In the Rare Brain Disorders Lab, we study the genetic and molecular basis of neurological and neuromuscular diseases of infancy and childhood. Our research focuses on the molecules that make the nervous system and muscles excitable and on molecules that supply energy to their cells.
As a universal principle, a disease starts with an alteration in the normal function of a cell, and abnormal functioning is always the consequence of a molecular abnormality. We devote equal efforts to understanding how molecules are designed to function under normal conditions, how genetic mutations alter their properties, and how these abnormal properties cause the diseases that we diagnose in the clinic.

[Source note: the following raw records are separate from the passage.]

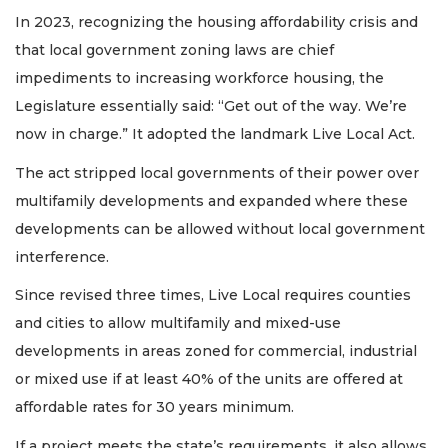
In 2023, recognizing the housing affordability crisis and
that local government zoning laws are chief
impediments to increasing workforce housing, the
Legislature essentially said: “Get out of the way. We’re
now in charge.” It adopted the landmark Live Local Act.
The act stripped local governments of their power over
multifamily developments and expanded where these
developments can be allowed without local government
interference.
Since revised three times, Live Local requires counties
and cities to allow multifamily and mixed-use
developments in areas zoned for commercial, industrial
or mixed use if at least 40% of the units are offered at
affordable rates for 30 years minimum.
If a project meets the state’s requirements, it also allows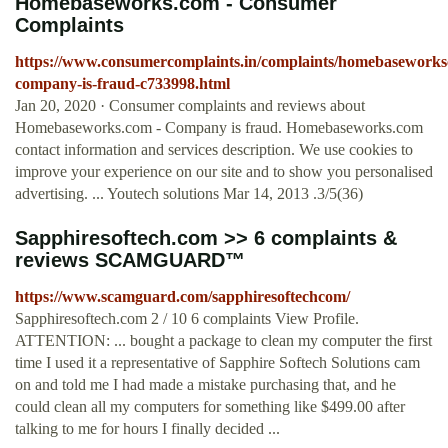
Homebaseworks.com - Consumer
Complaints
https://www.consumercomplaints.in/complaints/homebasework
company-is-fraud-c733998.html
Jan 20, 2020 · Consumer complaints and reviews about
Homebaseworks.com - Company is fraud. Homebaseworks.com
contact information and services description. We use cookies to
improve your experience on our site and to show you personalised
advertising. ... Youtech solutions Mar 14, 2013 .3/5(36)
Sapphiresoftech.com >> 6 complaints &
reviews SCAMGUARD™
https://www.scamguard.com/sapphiresoftechcom/
Sapphiresoftech.com 2 / 10 6 complaints View Profile.
ATTENTION: ... bought a package to clean my computer the first
time I used it a representative of Sapphire Softech Solutions cam
on and told me I had made a mistake purchasing that, and he
could clean all my computers for something like $499.00 after
talking to me for hours I finally decided ...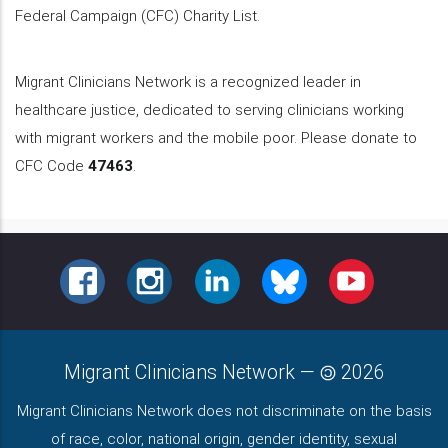
Federal Campaign (CFC) Charity List.
Migrant Clinicians Network is a recognized leader in
healthcare justice, dedicated to serving clinicians working
with migrant workers and the mobile poor. Please donate to
CFC Code
47463
.
FACEBOOK
INSTAGRAM
LINKEDIN
BLUESKY
YOUTUBE
Migrant Clinicians Network
—
2026
Migrant Clinicians Network does not discriminate on the basis
of race, color, national origin, gender identity, sexual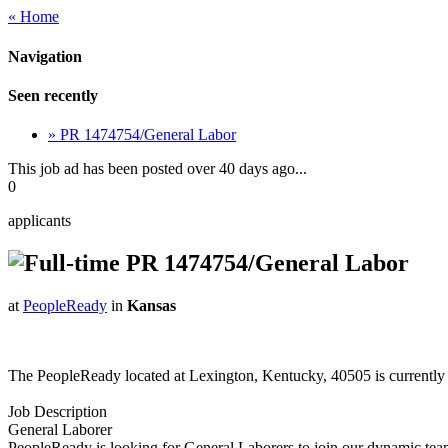
« Home
Navigation
Seen recently
» PR 1474754/General Labor
This job ad has been posted over 40 days ago...
0
applicants
PR 1474754/General Labor
at
PeopleReady
in
Kansas
The PeopleReady located at Lexington, Kentucky, 40505 is currentl
Job Description
General Laborer
PeopleReady is looking for General Laborers to join our dynamic team 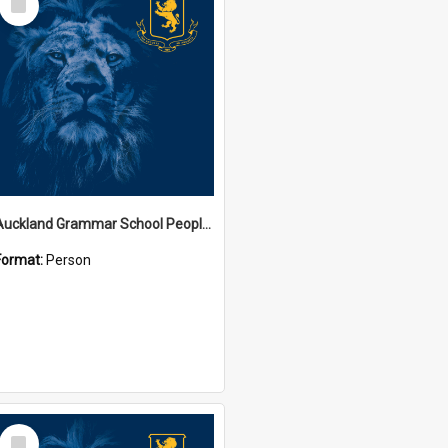
Item
Auckland Grammar School People Collection
Format:
Person
Select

We have identified molecular areas in ion channels of neurons (Kv2.1) and muscle (the acetylcholine receptor) that are essential for the generation and propagation of electrical signals across these cells, and measured the electric fields in these small molecular regions using biophysical techniques. Related work focuses on mutant glucose transporters (Glut1) from patients with impaired glucose entry into the brain from the bloodstream.
We have also discovered a new gene that is utilized by both primitive bacteria and human muscles alike for the movement of potassium inside and outside of them. More recently, our laboratory has been investigating new molecular therapies based on the control of gene expression and function. This also focuses on experimental models of disease and therapy, as well as on clinical studies that include patient pharmacological trials, and on improving our knowledge of several neurological and neuromuscular diseases across the human lifespan.